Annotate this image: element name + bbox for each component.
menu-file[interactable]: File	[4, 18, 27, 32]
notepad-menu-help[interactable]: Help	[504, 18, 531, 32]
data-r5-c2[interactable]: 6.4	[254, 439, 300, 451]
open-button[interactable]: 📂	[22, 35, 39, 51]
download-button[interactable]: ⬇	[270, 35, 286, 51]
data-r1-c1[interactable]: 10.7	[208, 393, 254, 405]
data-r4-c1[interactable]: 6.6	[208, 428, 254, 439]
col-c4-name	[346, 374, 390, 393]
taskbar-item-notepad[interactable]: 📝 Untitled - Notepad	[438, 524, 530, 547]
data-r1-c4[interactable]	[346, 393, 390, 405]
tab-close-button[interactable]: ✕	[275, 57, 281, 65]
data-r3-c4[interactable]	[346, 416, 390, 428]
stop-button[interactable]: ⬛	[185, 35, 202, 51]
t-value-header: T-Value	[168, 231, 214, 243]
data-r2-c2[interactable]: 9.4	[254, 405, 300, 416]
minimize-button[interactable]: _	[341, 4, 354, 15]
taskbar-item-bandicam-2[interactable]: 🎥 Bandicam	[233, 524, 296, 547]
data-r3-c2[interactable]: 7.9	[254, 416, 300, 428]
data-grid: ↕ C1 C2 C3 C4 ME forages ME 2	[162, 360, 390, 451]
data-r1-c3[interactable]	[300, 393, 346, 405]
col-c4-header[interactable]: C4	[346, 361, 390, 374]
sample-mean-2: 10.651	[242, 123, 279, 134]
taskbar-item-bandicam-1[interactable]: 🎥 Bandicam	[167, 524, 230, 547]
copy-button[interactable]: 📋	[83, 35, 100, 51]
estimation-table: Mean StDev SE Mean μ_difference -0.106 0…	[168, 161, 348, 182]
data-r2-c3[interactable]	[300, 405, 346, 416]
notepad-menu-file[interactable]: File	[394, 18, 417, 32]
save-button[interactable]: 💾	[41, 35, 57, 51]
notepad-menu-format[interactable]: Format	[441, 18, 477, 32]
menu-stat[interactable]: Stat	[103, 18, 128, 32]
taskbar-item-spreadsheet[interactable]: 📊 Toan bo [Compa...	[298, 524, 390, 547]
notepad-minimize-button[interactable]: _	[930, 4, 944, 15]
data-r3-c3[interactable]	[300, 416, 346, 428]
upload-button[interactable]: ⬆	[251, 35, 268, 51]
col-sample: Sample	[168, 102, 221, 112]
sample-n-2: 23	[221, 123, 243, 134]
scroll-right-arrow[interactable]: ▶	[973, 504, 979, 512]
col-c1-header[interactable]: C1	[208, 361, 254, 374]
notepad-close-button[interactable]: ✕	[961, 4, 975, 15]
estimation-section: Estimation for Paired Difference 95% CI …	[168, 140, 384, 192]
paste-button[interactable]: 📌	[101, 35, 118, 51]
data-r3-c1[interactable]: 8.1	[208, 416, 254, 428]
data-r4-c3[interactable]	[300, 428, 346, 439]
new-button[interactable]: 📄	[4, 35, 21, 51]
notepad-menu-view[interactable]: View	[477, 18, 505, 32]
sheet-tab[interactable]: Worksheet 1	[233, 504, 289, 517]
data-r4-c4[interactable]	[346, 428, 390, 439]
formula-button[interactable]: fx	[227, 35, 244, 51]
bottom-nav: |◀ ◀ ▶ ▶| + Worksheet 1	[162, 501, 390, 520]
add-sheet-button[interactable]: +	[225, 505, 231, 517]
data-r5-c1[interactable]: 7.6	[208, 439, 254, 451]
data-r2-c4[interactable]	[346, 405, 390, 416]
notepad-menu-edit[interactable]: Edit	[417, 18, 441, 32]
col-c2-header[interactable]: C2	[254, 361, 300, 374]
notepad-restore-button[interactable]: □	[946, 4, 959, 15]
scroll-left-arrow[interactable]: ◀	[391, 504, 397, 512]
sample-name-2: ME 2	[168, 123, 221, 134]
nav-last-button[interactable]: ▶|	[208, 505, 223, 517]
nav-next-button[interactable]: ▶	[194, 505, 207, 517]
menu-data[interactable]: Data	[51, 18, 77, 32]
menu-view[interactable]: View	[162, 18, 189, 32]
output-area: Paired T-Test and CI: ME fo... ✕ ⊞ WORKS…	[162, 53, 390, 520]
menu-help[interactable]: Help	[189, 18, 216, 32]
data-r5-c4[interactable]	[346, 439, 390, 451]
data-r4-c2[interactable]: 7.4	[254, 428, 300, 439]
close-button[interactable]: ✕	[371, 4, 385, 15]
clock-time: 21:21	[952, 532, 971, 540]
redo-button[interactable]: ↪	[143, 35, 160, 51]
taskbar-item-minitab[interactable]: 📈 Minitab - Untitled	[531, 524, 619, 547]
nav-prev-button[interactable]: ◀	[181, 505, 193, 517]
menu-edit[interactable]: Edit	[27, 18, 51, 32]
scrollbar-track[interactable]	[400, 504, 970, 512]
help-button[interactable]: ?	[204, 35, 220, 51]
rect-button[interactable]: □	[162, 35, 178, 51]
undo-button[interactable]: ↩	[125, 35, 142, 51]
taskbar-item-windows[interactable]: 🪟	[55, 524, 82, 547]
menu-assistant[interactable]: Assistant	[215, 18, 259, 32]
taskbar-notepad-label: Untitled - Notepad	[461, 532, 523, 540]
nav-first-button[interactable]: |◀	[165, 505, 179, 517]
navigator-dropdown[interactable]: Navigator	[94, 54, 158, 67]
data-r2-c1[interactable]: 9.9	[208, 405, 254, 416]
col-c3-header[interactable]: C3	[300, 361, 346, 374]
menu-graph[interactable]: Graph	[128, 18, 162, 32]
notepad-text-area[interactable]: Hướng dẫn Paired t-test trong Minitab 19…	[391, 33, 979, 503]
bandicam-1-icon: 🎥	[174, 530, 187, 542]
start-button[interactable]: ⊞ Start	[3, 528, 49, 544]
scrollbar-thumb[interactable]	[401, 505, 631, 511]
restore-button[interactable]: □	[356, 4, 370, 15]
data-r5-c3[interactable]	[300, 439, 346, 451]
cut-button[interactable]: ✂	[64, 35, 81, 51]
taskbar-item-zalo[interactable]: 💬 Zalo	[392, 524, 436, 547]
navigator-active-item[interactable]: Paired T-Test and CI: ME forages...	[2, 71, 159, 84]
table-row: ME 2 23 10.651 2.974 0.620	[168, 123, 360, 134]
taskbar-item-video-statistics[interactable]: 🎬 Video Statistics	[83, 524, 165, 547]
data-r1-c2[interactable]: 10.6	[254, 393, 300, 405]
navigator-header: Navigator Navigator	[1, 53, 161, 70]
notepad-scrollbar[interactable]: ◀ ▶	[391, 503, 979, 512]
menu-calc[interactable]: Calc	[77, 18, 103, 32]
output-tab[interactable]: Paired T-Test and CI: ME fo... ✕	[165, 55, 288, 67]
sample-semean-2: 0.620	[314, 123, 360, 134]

Exercise requirements —
Return each entry exactly. Leave none out.

Answer section —
Annotate this image: element name + bbox for each component.
menu-file[interactable]: File	[4, 18, 27, 32]
notepad-menu-help[interactable]: Help	[504, 18, 531, 32]
data-r5-c2[interactable]: 6.4	[254, 439, 300, 451]
open-button[interactable]: 📂	[22, 35, 39, 51]
download-button[interactable]: ⬇	[270, 35, 286, 51]
data-r1-c1[interactable]: 10.7	[208, 393, 254, 405]
data-r4-c1[interactable]: 6.6	[208, 428, 254, 439]
col-c4-name	[346, 374, 390, 393]
taskbar-item-notepad[interactable]: 📝 Untitled - Notepad	[438, 524, 530, 547]
data-r1-c4[interactable]	[346, 393, 390, 405]
tab-close-button[interactable]: ✕	[275, 57, 281, 65]
data-r3-c4[interactable]	[346, 416, 390, 428]
stop-button[interactable]: ⬛	[185, 35, 202, 51]
t-value-header: T-Value	[168, 231, 214, 243]
data-r2-c2[interactable]: 9.4	[254, 405, 300, 416]
minimize-button[interactable]: _	[341, 4, 354, 15]
taskbar-item-bandicam-2[interactable]: 🎥 Bandicam	[233, 524, 296, 547]
data-r3-c2[interactable]: 7.9	[254, 416, 300, 428]
data-grid: ↕ C1 C2 C3 C4 ME forages ME 2	[162, 360, 390, 451]
data-r1-c3[interactable]	[300, 393, 346, 405]
col-c4-header[interactable]: C4	[346, 361, 390, 374]
sample-mean-2: 10.651	[242, 123, 279, 134]
taskbar-item-bandicam-1[interactable]: 🎥 Bandicam	[167, 524, 230, 547]
copy-button[interactable]: 📋	[83, 35, 100, 51]
estimation-table: Mean StDev SE Mean μ_difference -0.106 0…	[168, 161, 348, 182]
data-r2-c3[interactable]	[300, 405, 346, 416]
notepad-menu-file[interactable]: File	[394, 18, 417, 32]
save-button[interactable]: 💾	[41, 35, 57, 51]
notepad-menu-format[interactable]: Format	[441, 18, 477, 32]
menu-stat[interactable]: Stat	[103, 18, 128, 32]
taskbar-item-spreadsheet[interactable]: 📊 Toan bo [Compa...	[298, 524, 390, 547]
notepad-minimize-button[interactable]: _	[930, 4, 944, 15]
data-r3-c3[interactable]	[300, 416, 346, 428]
upload-button[interactable]: ⬆	[251, 35, 268, 51]
col-sample: Sample	[168, 102, 221, 112]
sample-n-2: 23	[221, 123, 243, 134]
scroll-right-arrow[interactable]: ▶	[973, 504, 979, 512]
col-c1-header[interactable]: C1	[208, 361, 254, 374]
notepad-close-button[interactable]: ✕	[961, 4, 975, 15]
estimation-section: Estimation for Paired Difference 95% CI …	[168, 140, 384, 192]
paste-button[interactable]: 📌	[101, 35, 118, 51]
data-r3-c1[interactable]: 8.1	[208, 416, 254, 428]
data-r4-c3[interactable]	[300, 428, 346, 439]
new-button[interactable]: 📄	[4, 35, 21, 51]
notepad-menu-view[interactable]: View	[477, 18, 505, 32]
sheet-tab[interactable]: Worksheet 1	[233, 504, 289, 517]
data-r4-c4[interactable]	[346, 428, 390, 439]
formula-button[interactable]: fx	[227, 35, 244, 51]
bottom-nav: |◀ ◀ ▶ ▶| + Worksheet 1	[162, 501, 390, 520]
add-sheet-button[interactable]: +	[225, 505, 231, 517]
data-r5-c1[interactable]: 7.6	[208, 439, 254, 451]
data-r2-c4[interactable]	[346, 405, 390, 416]
notepad-menu-edit[interactable]: Edit	[417, 18, 441, 32]
col-c2-header[interactable]: C2	[254, 361, 300, 374]
notepad-restore-button[interactable]: □	[946, 4, 959, 15]
scroll-left-arrow[interactable]: ◀	[391, 504, 397, 512]
sample-name-2: ME 2	[168, 123, 221, 134]
nav-last-button[interactable]: ▶|	[208, 505, 223, 517]
nav-next-button[interactable]: ▶	[194, 505, 207, 517]
menu-data[interactable]: Data	[51, 18, 77, 32]
menu-view[interactable]: View	[162, 18, 189, 32]
output-area: Paired T-Test and CI: ME fo... ✕ ⊞ WORKS…	[162, 53, 390, 520]
menu-help[interactable]: Help	[189, 18, 216, 32]
data-r5-c4[interactable]	[346, 439, 390, 451]
data-r4-c2[interactable]: 7.4	[254, 428, 300, 439]
close-button[interactable]: ✕	[371, 4, 385, 15]
clock-time: 21:21	[952, 532, 971, 540]
redo-button[interactable]: ↪	[143, 35, 160, 51]
taskbar-item-minitab[interactable]: 📈 Minitab - Untitled	[531, 524, 619, 547]
nav-prev-button[interactable]: ◀	[181, 505, 193, 517]
menu-edit[interactable]: Edit	[27, 18, 51, 32]
scrollbar-track[interactable]	[400, 504, 970, 512]
help-button[interactable]: ?	[204, 35, 220, 51]
rect-button[interactable]: □	[162, 35, 178, 51]
undo-button[interactable]: ↩	[125, 35, 142, 51]
taskbar-item-windows[interactable]: 🪟	[55, 524, 82, 547]
menu-assistant[interactable]: Assistant	[215, 18, 259, 32]
taskbar-notepad-label: Untitled - Notepad	[461, 532, 523, 540]
nav-first-button[interactable]: |◀	[165, 505, 179, 517]
navigator-dropdown[interactable]: Navigator	[94, 54, 158, 67]
data-r2-c1[interactable]: 9.9	[208, 405, 254, 416]
col-c3-header[interactable]: C3	[300, 361, 346, 374]
menu-graph[interactable]: Graph	[128, 18, 162, 32]
notepad-text-area[interactable]: Hướng dẫn Paired t-test trong Minitab 19…	[391, 33, 979, 503]
bandicam-1-icon: 🎥	[174, 530, 187, 542]
start-button[interactable]: ⊞ Start	[3, 528, 49, 544]
scrollbar-thumb[interactable]	[401, 505, 631, 511]
restore-button[interactable]: □	[356, 4, 370, 15]
data-r5-c3[interactable]	[300, 439, 346, 451]
cut-button[interactable]: ✂	[64, 35, 81, 51]
taskbar-item-zalo[interactable]: 💬 Zalo	[392, 524, 436, 547]
navigator-active-item[interactable]: Paired T-Test and CI: ME forages...	[2, 71, 159, 84]
table-row: ME 2 23 10.651 2.974 0.620	[168, 123, 360, 134]
taskbar-item-video-statistics[interactable]: 🎬 Video Statistics	[83, 524, 165, 547]
data-r1-c2[interactable]: 10.6	[254, 393, 300, 405]
navigator-header: Navigator Navigator	[1, 53, 161, 70]
notepad-scrollbar[interactable]: ◀ ▶	[391, 503, 979, 512]
menu-calc[interactable]: Calc	[77, 18, 103, 32]
output-tab[interactable]: Paired T-Test and CI: ME fo... ✕	[165, 55, 288, 67]
sample-semean-2: 0.620	[314, 123, 360, 134]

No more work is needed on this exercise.